No deja de ser cierto que entre las milicias islamistas en las que se apoya el gobierno disfuncional y sin poder de Trípoli hay individuos catalogados como terroristas. Pero también es verdad que en las filas de Hafter hay extremistas de influencia saudí, lo mismo que antiguos gadafistas. Supuestamente obsesionado con los Hermanos Musulmanes –cosa que le garantiza el respaldo de Egipto y los Emiratos– Hafter lleva cinco años llamando “terrorista” a todo el mundo. Combatió a Ahrar al Sham en el este del país pero eludió olímpicamente dar la batalla al Estado Islámico en su tercera capital de Sirte.
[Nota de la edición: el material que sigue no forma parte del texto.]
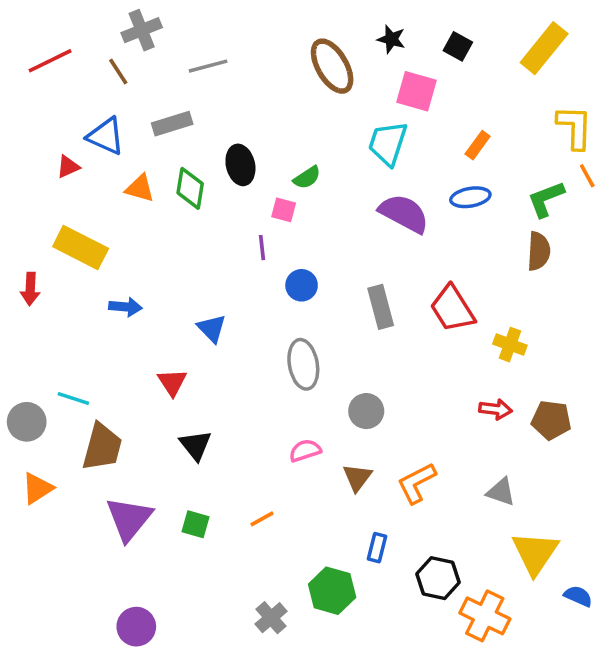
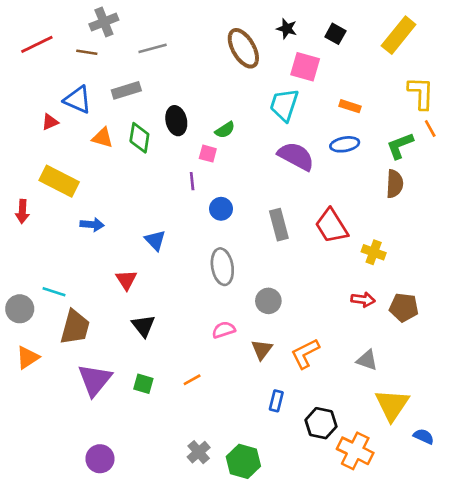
brown line: (118, 72) -> (87, 52), turned -48
orange rectangle: (478, 145) -> (350, 106), turned 72
green hexagon: (332, 591) -> (243, 461), moved

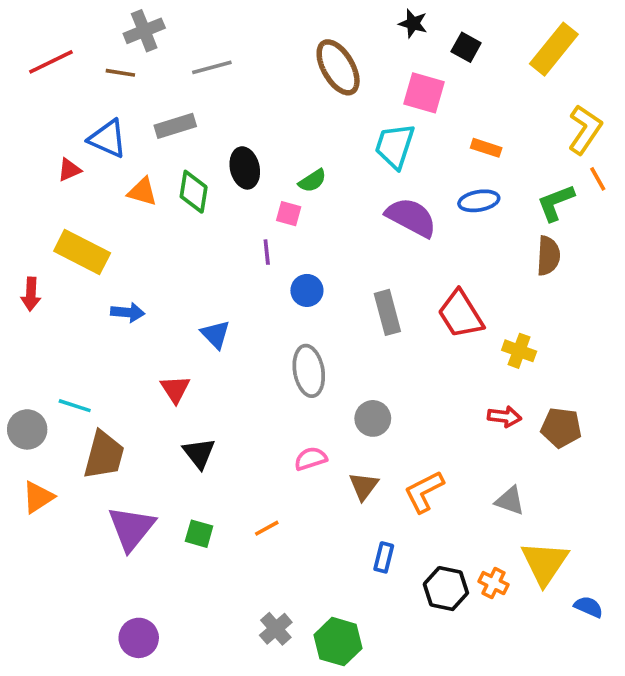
black star: (287, 29) -> (413, 23), moved
yellow L-shape: (421, 93) -> (585, 130), turned 32
orange cross: (355, 451) -> (493, 583), moved, size x0.6

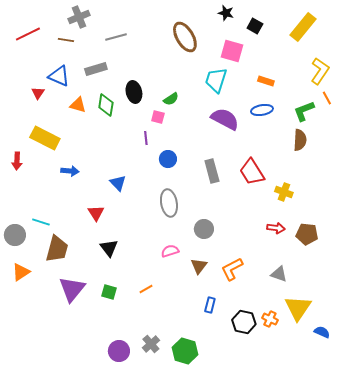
red triangle: (69, 170) -> (38, 93), turned -32
purple circle: (139, 638) -> (119, 351), moved

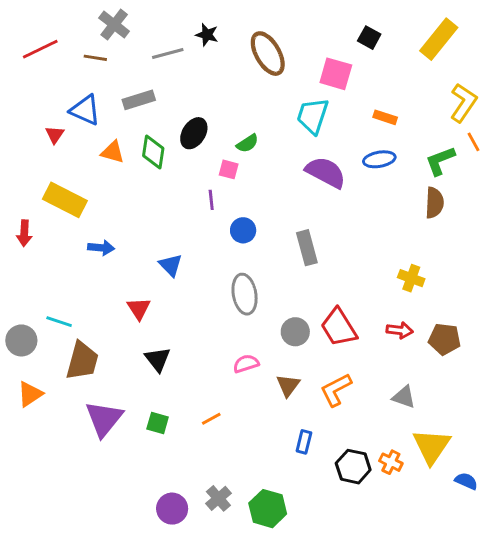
black star: (226, 13) -> (207, 35), moved
gray cross: (79, 17) -> (114, 25), turned -30
black ellipse: (134, 92) -> (194, 133), turned 45
red trapezoid: (252, 172) -> (339, 327), moved

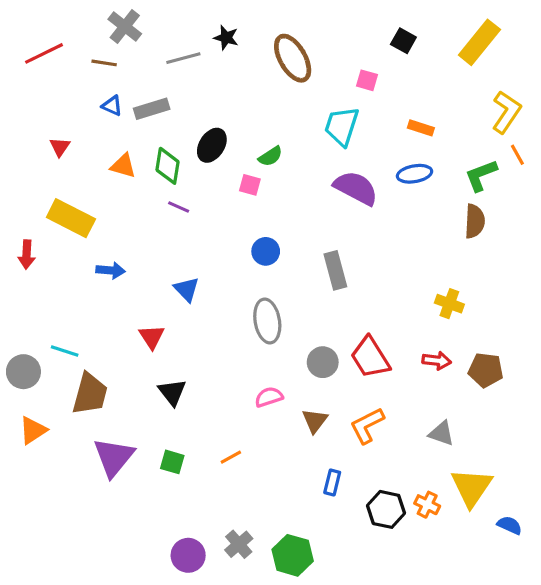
pink square: (336, 74) -> (367, 80), size x0.6
blue triangle: (85, 110) -> (112, 106), moved, size x0.6
purple line: (211, 200) -> (179, 207), moved, turned -60

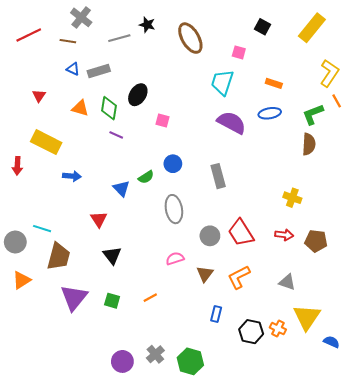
green semicircle: (270, 156) -> (146, 177), moved

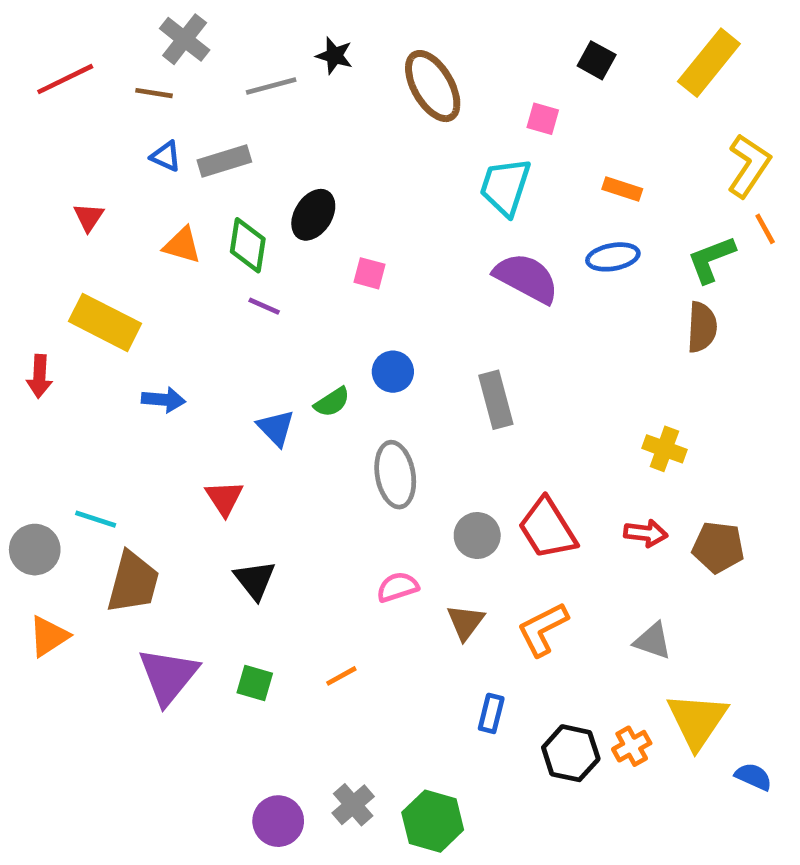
orange cross: (278, 329) -> (632, 746), turned 35

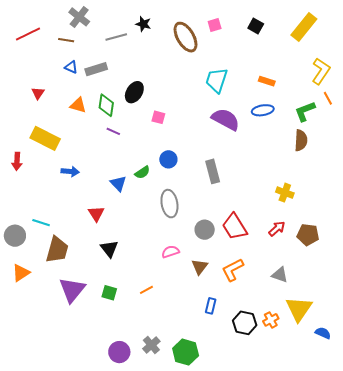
pink square: (543, 119) -> (215, 25), moved, turned -32
red arrow: (646, 533) -> (277, 229), turned -48

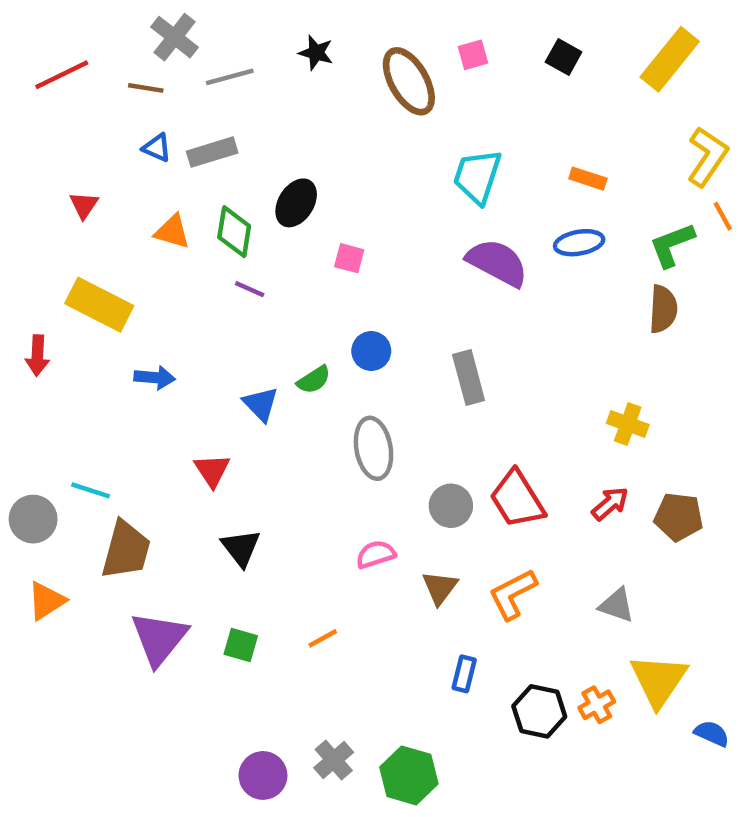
gray line: (116, 37) -> (230, 77), moved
De eso se tuvo que hacer cargo el Gobierno oficial y en particular las milicias de la ciudad de Misrata, que ahora también defienden Trípoli. Mientras, Hafter se apoderaba de las instalaciones petroleras del país.
Un militar de historial poco brillante, con afán revanchista y salvapatrias
Puede haber en Hafter un afán de revancha. Joven oficial aliado de Gadafi en el derrocamiento del rey Idriss en 1969, es jefe de las fuerzas libias en la guerra con Chad de los años ochenta. Pero sufre una derrota especialmente humillante en la batalla de Uadi Dum y es hecho prisionero. El resultado es una ruptura con Gadafi y el inicio de una conspiración para derrocarlo, al frente de un llamado Ejército Nacional Libio (el mismo nombre de sus fuerzas actualmente). Hafter tiene el apoyo de EE.UU., pero fracasa y se ve peregrinando por África hasta acabar instalándose, con pasaporte estadounidense, en Langley (Virginia), sede del cuartel general de la CIA.
Su regreso a Libia, en marzo del 2011, no es triunfal. Los revolucionarios de Bengasi no le dan el mando militar: prefieren al exministro del Interior Abdel Fatah Yunis y a un veterano opositor, el general Omar el Hariri. Asesinado Yunis por yihadistas, ni el Consejo Nacional de Transición ni los sucesivos gobiernos logran desmovilizar las milicias ni integrarlas en un ejército nacional una vez muerto Gadafi. Solo Hafter conseguirá hacerlo en Bengasi, después de tres años de lucha, del 2014 al 2017.
Es por ello que unos le ven como el hombre que puede poner orden, tal como hizo en Bengasi, y otros como un nuevo Gadafi. Desde el exterior, es obvio que ambas visiones coinciden y son igualmente apreciadas.
El general, único garante del Parlamento alternativo de Tobruk tras la crisis política del 2016 que dividió el país, se ha reunido varias veces con el jefe del Gobierno de Acuerdo Nacional de Trípoli, Fayez el Sarraj, en diversos escenarios, y muchas otras con sus valedores árabes y occidentales. Pero siempre ha dado largas a un hipotético acuerdo para compartir el poder y todo el mundo está convencido de que no quiere negociar nada.
Los intereses de sus aliados árabes son políticos. Los de Francia y Rusia son económicos, y también los de Italia, que respalda al Gobierno –con toda la UE detrás– en su afán de frenar la migración hacia el Mediterráneo desde Libia. Pero la actitud europea podría cambiar, a expensas de la ONU, Qatar y Turquía como únicos apoyos del Gobierno. Siempre y cuando, claro está, Hafter lograra tomar Trípoli, ciudad de un millón largo de habitantes, sin prolongar mucho la guerra causando una masacre. De momento, no le está yendo bien, lo que abre dudas de su genio militar.